Search code examples
pythonpython-3.xloopsprocessing-efficiency

What is the most efficient way to run multiple tests in a single loop? Python


Goal: Visit a list of blog pages. On each blog page and find the social links (Instagram, Facebook, Twitter) for that blog page.

Assumption: The first occurrence of each social link will be the right one. Occurrences later in the page are more likely to refer to someone else's account.

The desirable social URL format is www.social_network_name.com/username

There are some formats of URL that are not desirable (e.g. instagram.com/abc/)

def check_instagram(url):
   if 'instagram.com/' in url and "instagram.com/abc/" not in url::
      return True

def check_facebook(url):
   if 'facebook.com/' in url and "facebook.com/abc/" not in url::
      return True

#my list of pages t be parsed
pages_to_check = ['www.url1.com', 'www.url2.com', ... 'www.urn_n.com']

#iterate through my list of pages t be parsed
for page in pages_to_check :

   #get all the links on the page
   page_links = *<selenium code to get all links on page>*

I tried...

  For link in page_links:

     #when first Instagram handle found
     if check_instagram(url):
        *code to write to a dataframe here*            
        break

     #when first Instagram handle found
     if check_facebook(url):
        *code to write to a dataframe here*
        break

Problem: As soon as I matched one social URL, it breaks out of the loop and doesn't continue to look for the other network handles.

Some options I can think if are not very good. I'm a Noob. I'd really appreciate some advice here.

Option #1 - Loop through all the links and test for first match of ONE social network. Loop through all the links and test for first match of NEXT social network. (Hate this)

Option #2 - Create variables for each social URL. Create some marker for match and only update the variable of match is not set. (Better but I'm still going to keep iterating after I have filled all the variables)

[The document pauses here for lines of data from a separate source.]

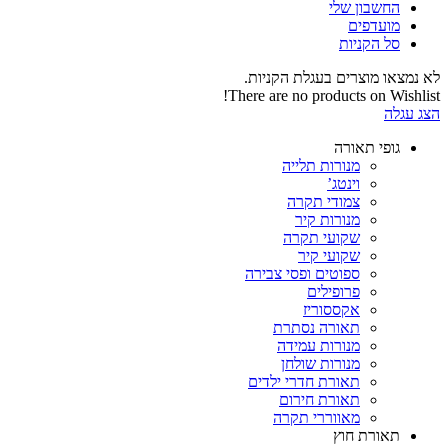
החשבון שלי‬
‫מועדפים‬‬
סל הקניות
לא נמצאו מוצרים בעגלת הקניות.
There are no products on Wishlist!
הצג עגלה
גופי תאורה
מנורות תלייה
וינטג’
צמודי תקרה
מנורות קיר
שקועי תקרה
שקועי קיר
ספוטים ופסי צבירה
פרופילים
אקססוריז
תאורה נסתרת
מנורות עמידה
מנורות שולחן
תאורת חדרי ילדים
תאורת חירום
מאווררי תקרה
תאורת חוץ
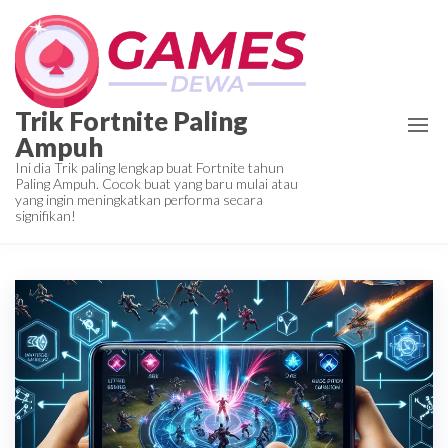
Skip
to
the
content
Trik Fortnite Paling
Ampuh
Ini dia Trik paling lengkap buat Fortnite tahun
Paling Ampuh. Cocok buat yang baru mulai atau
yang ingin meningkatkan performa secara
signifikan!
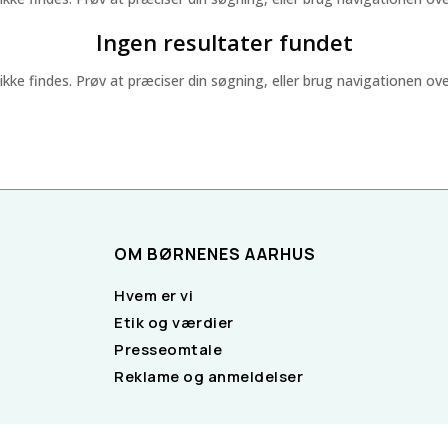
Ingen resultater fundet
e findes. Prøv at præciser din søgning, eller brug navigationen ovenf
OM BØRNENES AARHUS
Hvem er vi
Etik og værdier
Presseomtale
Reklame og anmeldelser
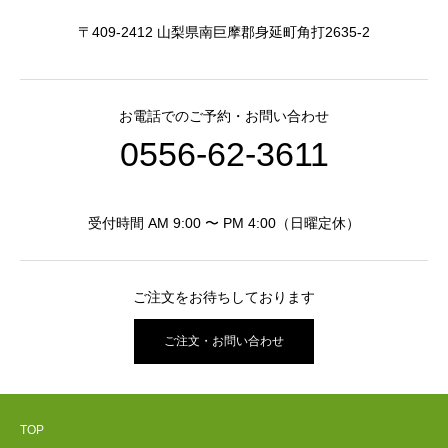
〒409-2412 山梨県南巨摩郡身延町角打2635-2
お電話でのご予約・お問い合わせ
0556-62-3611
受付時間 AM 9:00 〜 PM 4:00（日曜定休）
ご注文をお待ちしております
ご注文・お問い合わせ
TOP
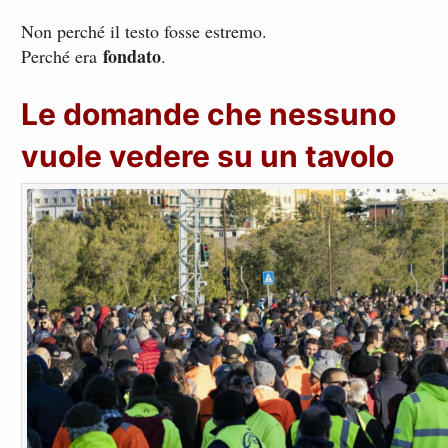
Non perché il testo fosse estremo.
fondato
Perché era
.
Le domande che nessuno
vuole vedere su un tavolo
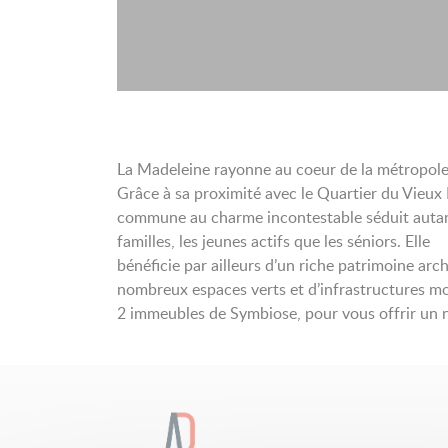
La Madeleine rayonne au coeur de la métropole l
Grâce à sa proximité avec le Quartier du Vieux L
commune au charme incontestable séduit autan
familles, les jeunes actifs que les séniors. Elle
bénéficie par ailleurs d’un riche patrimoine arch
nombreux espaces verts et d’infrastructures mod
2 immeubles de Symbiose, pour vous offrir un no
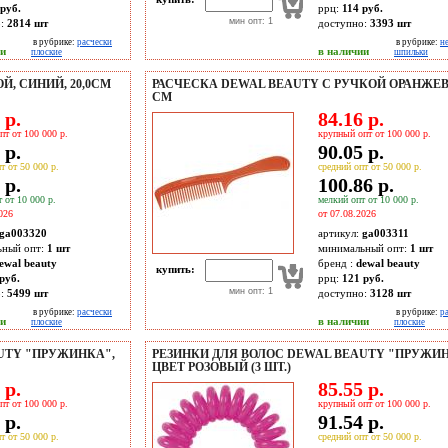
руб.
ррц:
114 руб.
мин опт: 1
о:
2814
шт
доступно:
3393
шт
в рубрике:
расчески
в рубрике:
н
ии
в наличии
плоские
шпильки
Й, СИНИЙ, 20,0СМ
РАСЧЕСКА DEWAL BEAUTY С РУЧКОЙ ОРАНЖЕВА
СМ
 р.
84.16 р.
пт от 100 000 р.
крупный опт от 100 000 р.
 р.
90.05 р.
т от 50 000 р.
средний опт от 50 000 р.
 р.
100.86 р.
 от 10 000 р.
мелкий опт от 10 000 р.
026
от 07.08.2026
ga003320
артикул:
ga003311
ьный опт:
1 шт
минимальный опт:
1 шт
ewal beauty
бренд :
dewal beauty
купить:
руб.
ррц:
121 руб.
мин опт: 1
о:
5499
шт
доступно:
3128
шт
в рубрике:
расчески
в рубрике:
р
ии
в наличии
плоские
плоские
UTY "ПРУЖИНКА",
РЕЗИНКИ ДЛЯ ВОЛОС DEWAL BEAUTY "ПРУЖИН
ЦВЕТ РОЗОВЫЙ (3 ШТ.)
 р.
85.55 р.
пт от 100 000 р.
крупный опт от 100 000 р.
 р.
91.54 р.
т от 50 000 р.
средний опт от 50 000 р.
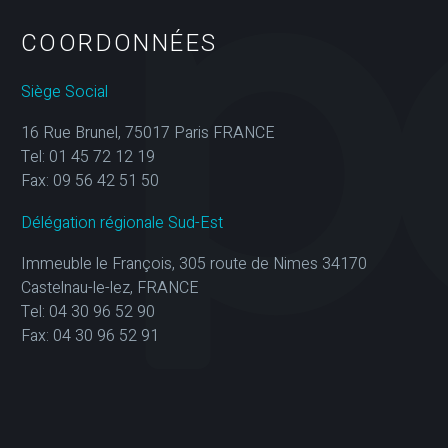
COORDONNÉES
Siège Social
16 Rue Brunel, 75017 Paris FRANCE
Tel: 01 45 72 12 19
Fax: 09 56 42 51 50
Délégation régionale Sud-Est
Immeuble le François, 305 route de Nimes 34170
Castelnau-le-lez, FRANCE
Tel: 04 30 96 52 90
Fax: 04 30 96 52 91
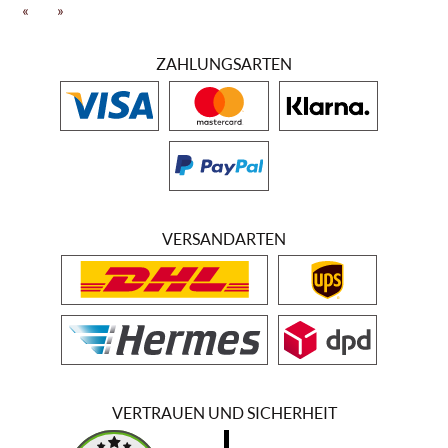
Im Keller werden die Trauben zu Wein. Die Zeit erledigt den Rest: die
«
»
Standzeit, die Magie des Kellers, sein Halbdunkel und sein antiker
Geruch. Hinter jedem Label des Weingutes steht ein besonderes
ZAHLUNGSARTEN
Stück Land, alt, geschützt, gepflegt und bereichert durch ständige
Forschung und Liebe. Der gemeinsame Stempel der Weine ist Eleganz,
ein Vorrecht ohne Kompromisse und eine konstante Investition in die
unternehmenseigene Philosophie. Auf diese Weise werden zwei
Chianti DOCG: Vigna di Pallino und Vigna di Pallino Riserva,
produziert - Interpretation der historischen Bezeichnung von
Sangiovese. Zwei toskanische IGT-Rotweine: Crognolo, ein in Eiche
gereifter Sangiovese; Oreno, ein preisgekröntes Super Tuscan, eine
Mischung aus Merlot, Cabernet Sauvignon und einem kleinen Zusatz
VERSANDARTEN
von Petit Verdot. Vigna dell'Impero 1935, ein reiner Sangiovese in
Fässern, mit großer Struktur und ausgezeichneter Prädisposition für
lange Alterung. Grisoglia, ein toskanischer Dessertwein, der durch
eine sorgfältige Auswahl von Malvasia- und Trebbiano-Trauben
gewonnen wird.
VERTRAUEN UND SICHERHEIT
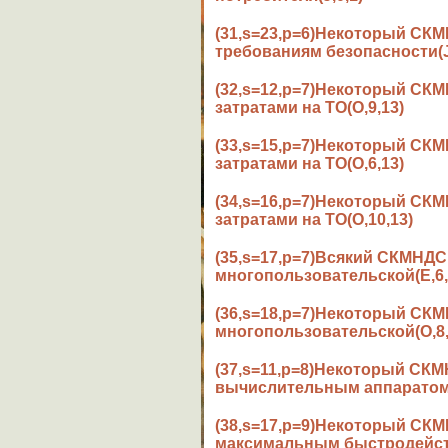
(31,s=23,p=6)Некоторый С
требованиям безопасности(J
(32,s=12,p=7)Некоторый С
затратами на ТО(O,9,13)
(33,s=15,p=7)Некоторый С
затратами на ТО(O,6,13)
(34,s=16,p=7)Некоторый СК
затратами на ТО(O,10,13)
(35,s=17,p=7)Всякий СКМН
многопользовательской(E,6,
(36,s=18,p=7)Некоторый СК
многопользовательской(O,8,
(37,s=11,p=8)Некоторый СК
вычислительным аппаратом(
(38,s=17,p=9)Некоторый СК
максимальным быстродейств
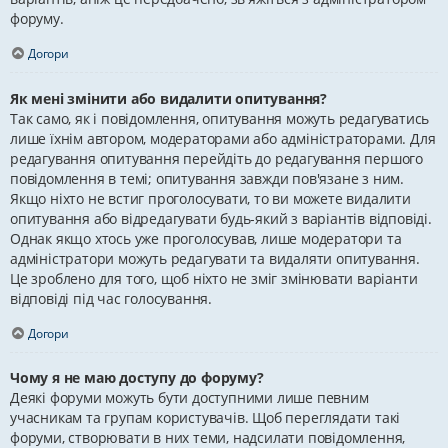
форуму.
Догори
Як мені змінити або видалити опитування?
Так само, як і повідомлення, опитування можуть редагуватись
лише їхнім автором, модераторами або адміністраторами. Для
редагування опитування перейдіть до редагування першого
повідомлення в темі; опитування завжди пов'язане з ним.
Якщо ніхто не встиг проголосувати, то ви можете видалити
опитування або відредагувати будь-який з варіантів відповіді.
Однак якщо хтось уже проголосував, лише модератори та
адміністратори можуть редагувати та видаляти опитування.
Це зроблено для того, щоб ніхто не зміг змінювати варіанти
відповіді під час голосування.
Догори
Чому я не маю доступу до форуму?
Деякі форуми можуть бути доступними лише певним
учасникам та групам користувачів. Щоб переглядати такі
форуми, створювати в них теми, надсилати повідомлення,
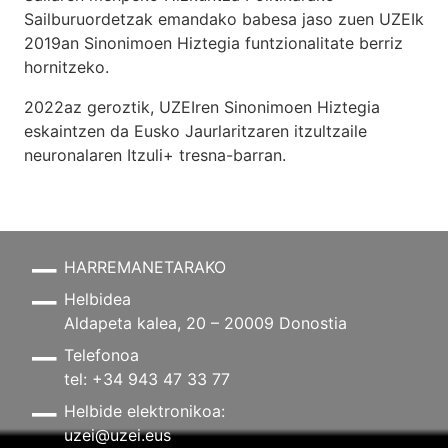
Sailburuordetzak emandako babesa jaso zuen UZEIk
2019an Sinonimoen Hiztegia funtzionalitate berriz
hornitzeko.
2022az geroztik, UZEIren Sinonimoen Hiztegia
eskaintzen da Eusko Jaurlaritzaren itzultzaile
neuronalaren
Itzuli+
tresna-barran.
HARREMANETARAKO
Helbidea
Aldapeta kalea, 20 – 20009 Donostia
Telefonoa
tel: +34 943 47 33 77
Helbide elektronikoa:
uzei@uzei.eus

Option #3 - Any suggestions or advice welcome. How would you approach this?


Solution

  • Suggestion:

    Keep a tracker and update any social media URL that's been processed. Once they've all been processed, then break out of the loop.

    Code:

    tracker = dict.fromkeys(['facebook', 'instagram'], False)
    
    for link in page_links:
        # if all the values of the tracker are true, then break out of the loop
        if all(v for v in tracker.values()):
            break
        # when first Instagram handle found
        if check_instagram(url):
            *code to write to a dataframe here*
            tracker['instagram'] = True
         # when first Facebook handle found
         if check_facebook(url):
            *code to write to a dataframe here*
            tracker['facebook'] = True
    

    I hope this proves useful.